Yalnızca bir meydan değil, bir buluşma noktası, bir kesişimdir. Gençlerin
kahkahaları, işlek caddelerde koşturan insanların telaşı ve bir köşede çalan
sokak müzisyenleri… Ankara'nın ruhu burada hayat bulur.
Tunalı Hilmi
Caddesi... Belki de Ankara'nın en zarif yerlerinden biri. Arnavut kaldırımlı
sokaklarında gezinirken bir yanda şık kafeler, diğer yanda eski bir kitapçı
sizi karşılar. Bahar aylarında, caddenin kenarına sıralanmış sokak ressamları
tablolarını sergilerken, hafif bir müzik eşliğinde sanatla dolu bir atmosfer
oluşur. Özellikle, cadde boyunca yer alan ve tarihi dokusuyla dikkat çeken eski
bir pastanede oturup sıcak bir kahve yudumlamak, burada geçirilen anları
unutulmaz kılar. Arnavut kaldırımlı sokaklarında gezinirken, bir yanda şık
kafeler ve butik mağazalar size eşlik eder. Kuğulu Park’ta oturup kuğuların su
üzerindeki zarif dansını izlemek, şehrin keşmekeşinden uzaklaşmak için
birebirdir. Ankara'nın insanı böyledir işte; telaşlıdır ama aynı zamanda bir
kuğunun zarafetine de sahiptir.
Ankara geceleri de
başkadır. Serin ve yıldızlıdır çoğu zaman. Atakule’nin ışıkları uzaktan size
göz kırpar, fakat asıl büyü, hareketli gece hayatında saklıdır. Bahçelievler 7.

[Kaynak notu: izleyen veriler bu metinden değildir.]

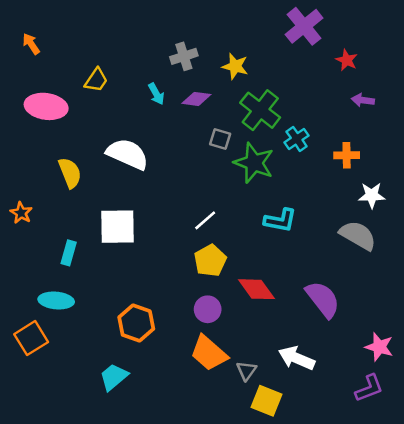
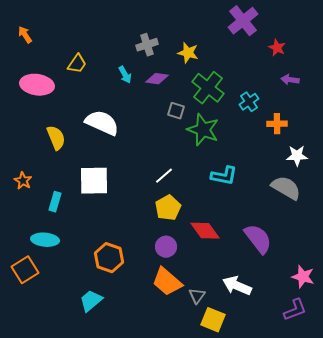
cyan cross: (297, 139) -> (249, 102), moved
orange star: (21, 213) -> (23, 181), moved

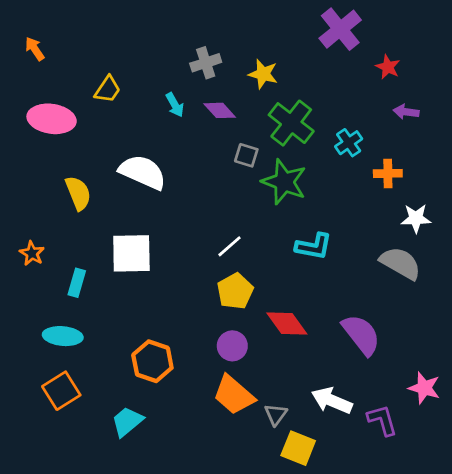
purple diamond: (157, 79) -> (220, 110), turned 40
orange square: (25, 270) -> (61, 391), moved
purple L-shape: (295, 310) -> (382, 420), moved, turned -85

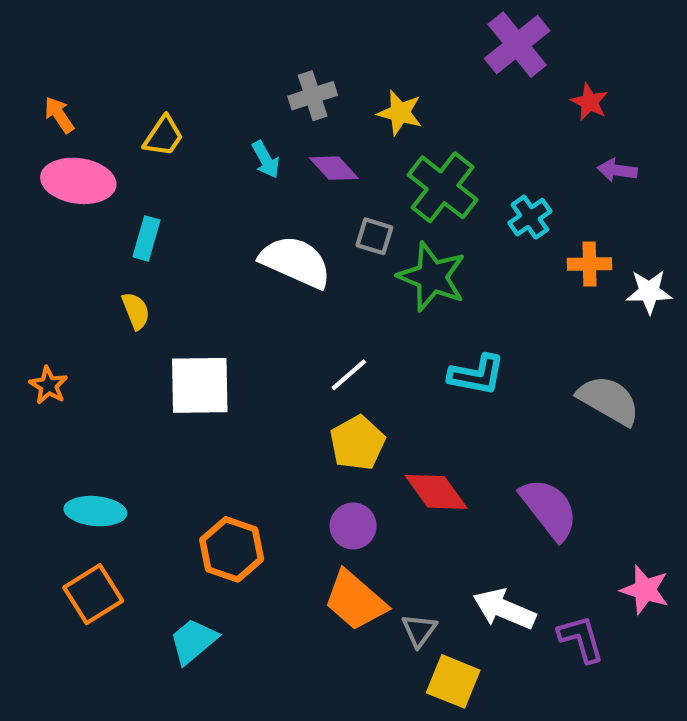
orange arrow: (35, 49) -> (59, 115), moved
white semicircle: (143, 172) -> (296, 262), moved
yellow semicircle: (78, 193) -> (136, 311), moved, size x0.7
white star: (416, 218) -> (649, 292), moved
cyan rectangle: (77, 283) -> (146, 238), moved

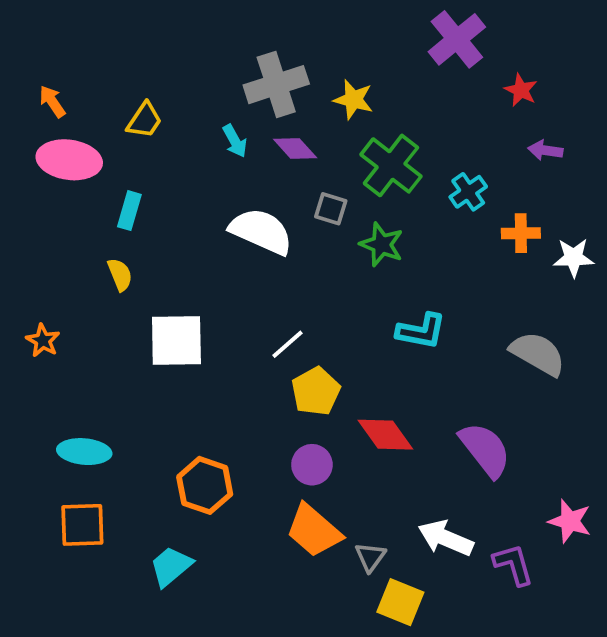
gray cross: (313, 96) -> (276, 85), size x1.5
green star: (432, 277) -> (382, 244), size x0.7
white line: (349, 375) -> (288, 344), moved
orange square: (93, 594) -> (82, 525), turned 30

Cadde’de bir kafede kahve içerken arkadaşlarınızla derin sohbetlere dalabilir,
ya da Filistin Sokak’ta bir restoranda keyifli bir akşam yemeği yiyebilirsiniz.
Eğer müzik ve eğlence arıyorsanız, tunç rüzgarları gibi esen canlı müzik
mekanları sizi içine çeker. Gece yürüyüşüne çıkan insanların hafif uğultusu ve
sokak lambalarının altında oluşan sakin atmosfer, bu şehrin benzersiz dokusunu
tamamlar. ve yıldızlıdır çoğu zaman. Gecenin bir vakti Atakule’nin ışıkları
uzaktan size göz kırpar. Yüksek bir yerden baktığınızda şehrin geniş caddeleri,
düzenli yolları ve büyüleyici ışıkları gözlerinizin önüne serilir. O an
Ankara’nın sade güzelliği sizi kendine çeker. Bu şehir, büyük iddiaları olan
bir yer değildir. İstanbul gibi gösterişli ya da İzmir gibi coşkulu değildir
belki. Ama Ankara, yavaş yavaş kendini sevdirir. Sadeliğin içindeki derinliği,
bozkırın ortasındaki o azmi anlatır. Ankara, köklü bir geçmişin ve umut dolu bir
geleceğin şehridir. Biraz düşününce anlarsınız, Ankara bir şehri değil, aynı
zamanda bir ruh halini anlatır. Burada yaşamak, sabırla ve içtenlikle
güzellikleri keşfetmek demektir. Belki de bu yüzden, bir kez seven, Ankara’yı
asla unutamaz ve Ankara’dan ayrılamaz. Aynen benim gibi. 30 yıldır bu şehrin her semtini sevdim ve severek yaşıyorum.